So for us it’s easy to look at that United fiasco and say “Oh well, they’re a huge company; of course things like this are going to happen to them,” but actually crisis that affects our reputations can really happen to anyone of us.

So circling back what does all this have to do with content marketing? Well, I will tell you this much: once a crisis hits content won’t do you a whole lot of good. Yes, content marketing can do many things, but hey, when the villagers are showing up at your gates with torches and pitchforks it is not time to host a webinar. Okay? [laughs] It’s not time to release an E-book or a Top Ten tips list to go. It’s not going to help you there.

But what content does help you do is, so if we can take that moment where the villagers are showing up with pitchforks, rewind it a couple of years maybe and we can talk about what content does help you do. It helps you build a foundation of trust, familiarity, and goodwill, over time. And I talk about this a lot you have heard me harp on this “content marketing is not a campaign” quote my friend John Buscall. It’s a commitment, it’s something that we have to do over time, and yes over time it will yield results.

So I want you to think about this – what if the flight 3411episode had occurred on Southwest Airlines instead of on United? Think about that, now you may say, oh, it never would have happened on Southwest. That’s not my point. Let’s think about what if? Think about how these two brands are perceived.

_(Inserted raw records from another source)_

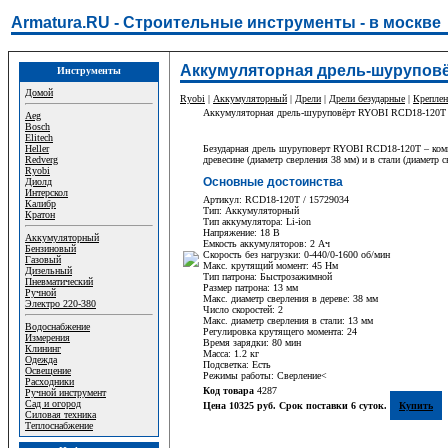
Armatura.RU - Строительные инструменты - в москве
Аккумуляторная дрель-шуруповё
Инструменты
Домой
Ryobi
|
Аккумуляторный
|
Дрели
|
Дрели безударные
|
Креплен
Аккумуляторная дрель-шуруповёрт RYOBI RCD18-120T
Aeg
Bosch
Elitech
Heller
Безударная дрель шуруповерт RYOBI RCD18-120T – компак
Redverg
древесине (диаметр сверления 38 мм) и в стали (диамет
Ryobi
Основные достоинства
Диолд
Интерскол
Артикул: RCD18-120T / 15729034
Калибр
Тип: Аккумуляторный
Кратон
Тип аккумулятора: Li-ion
Напряжение: 18 В
Аккумуляторный
Емкость аккумуляторов: 2 Ач
Бензиновый
Скорость без нагрузки: 0-440/0-1600 об/мин
Газовый
Макс. крутящий момент: 45 Нм
Дизельный
Тип патрона: Быстрозажимной
Пневматический
Размер патрона: 13 мм
Ручной
Макс. диаметр сверления в дереве: 38 мм
Электро 220-380
Число скоростей: 2
Макс. диаметр сверления в стали: 13 мм
Водоснабжение
Регулировка крутящего момента: 24
Измерения
Время зарядки: 80 мин
Клининг
Масса: 1.2 кг
Одежда
Подсветка: Есть
Освещение
Режимы работы: Сверление<
Расходники
Код товара
4287
Ручной инструмент
Сад и огород
Цена 10325 руб. Срок поставки 6 суток.
Купить
Силовая техника
Теплоснабжение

Now Southwest has one of the strongest brand reputations in the airline industry. When people think of Southwest, they think of people-oriented; I mean, they have a heart in their logo for goodness sake, you know a little quirky — I think they were one of the first airlines to let their flight attendants have a little fun with the pre-flight safety checklist and insert a little comedy there. So that’s what people think of when they think of Southwest.

When people think United they think a massive corporation, cold. You know their motto used to be “Fly the friendly skies,” now I think it’s “We get you there.” I guess they need to tag a “maybe” under that. But very corporate, very old school, not a whole lot of warm fuzzies around the United brand.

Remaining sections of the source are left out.